Kepala Bagian Tata Usaha Kanwil Kemenag Jabar, Mohammad Ali Abdul Latif. (Metrotvnews.com/ Roni K)

Selain itu, koordinasi juga dilakukan dengan Kemenag kabupaten/kota untuk bersama-sama menjaga kerukunan umat beragama, sekaligus memberikan dukungan kepada umat Kristiani agar pelaksanaan ibadah Natal dapat berlangsung dengan baik dan khidmat.

"Yang utama adalah menjaga harmonisasi dan kerukunan umat beragama, serta membantu saudara-saudara kita yang akan melaksanakan ibadah Natal agar berjalan dengan aman dan lancar," kata Ali.

Tidak hanya fokus pada perayaan keagamaan, Kemenag Jabar juga turut mendukung kelancaran arus mudik dan wisata selama libur nataru. Sebanyak 208 masjid ramah pemudik disiapkan sebagai tempat istirahat bagi masyarakat.

"Untuk mendukung Nataru, kami menyiapkan 208 masjid ramah pemudik yang berfungsi sebagai rest area. Lokasinya tersebar di jalur Pantura, jalur selatan, hingga kawasan wisata tertentu,” jelas Ali.

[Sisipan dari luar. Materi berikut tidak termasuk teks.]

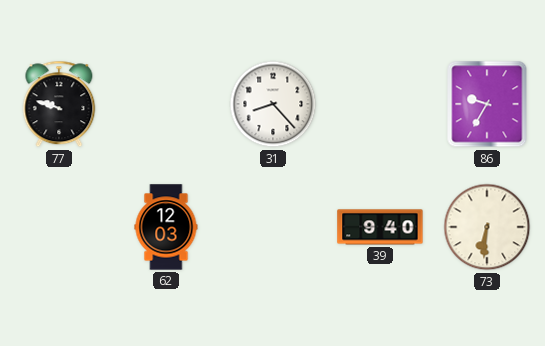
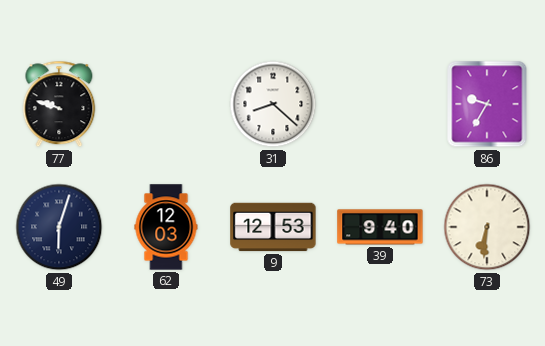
31: 8:23 -> 8:22
49: none -> 6:03
9: none -> 12:53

Menurut Ali, masjid-masjid tersebut dilengkapi fasilitas dasar seperti tempat istirahat, toilet, dan air bersih, sehingga dapat dimanfaatkan oleh pemudik lintas agama selama perjalanan. Masjid tersebut berada di sepanjang pantura hingga daerah-daerah wisata sepanjang jalur selatan.  Ali menuturkan, Kanwil Kemenag Jabar juga telah mengikuti rapat koordinasi Operasi Lilin Lodaya 2025 bersama Pemerintah Provinsi Jawa Barat dan Polda Jawa Barat. Hal itu guna memastikan perayaan Natal dapat berjalan dengan baik dengan adanta koordinasi bersama Forum Komunikasi Pimpinan Daerah (Forkopimda) Jabar.

"Kami bersama-sama melaksanakan persiapan Natal 2025 dan Tahun Baru 2026. Kemarin telah dilakukan rapat koordinasi Operasi Lilin Lodaya 2025, di mana Kementerian Agama menyampaikan komitmen untuk mendukung pelaksanaan Natal bagi saudara-saudara kita," beber Ali.

Ali mengimbau seluruh masyarakat Jawa Barat untuk menjaga suasana kondusif selama perayaan akhir tahun. Ali berharap, masyarakat Jabar mengedepankan sikap toleransi dan saling menjaga tanpa adanya pengaruh pihak lain.

"Kami mengajak seluruh masyarakat Jawa Barat untuk bersama-sama menjaga kerukunan. Mari kita rayakan Tahun Baru dengan damai, aman, dan tenteram. Jadikan Jawa Barat sebagai wilayah silih asah, silih asih, dan silih asuh dalam kehidupan berbangsa dan bernegara," ungkap Ali.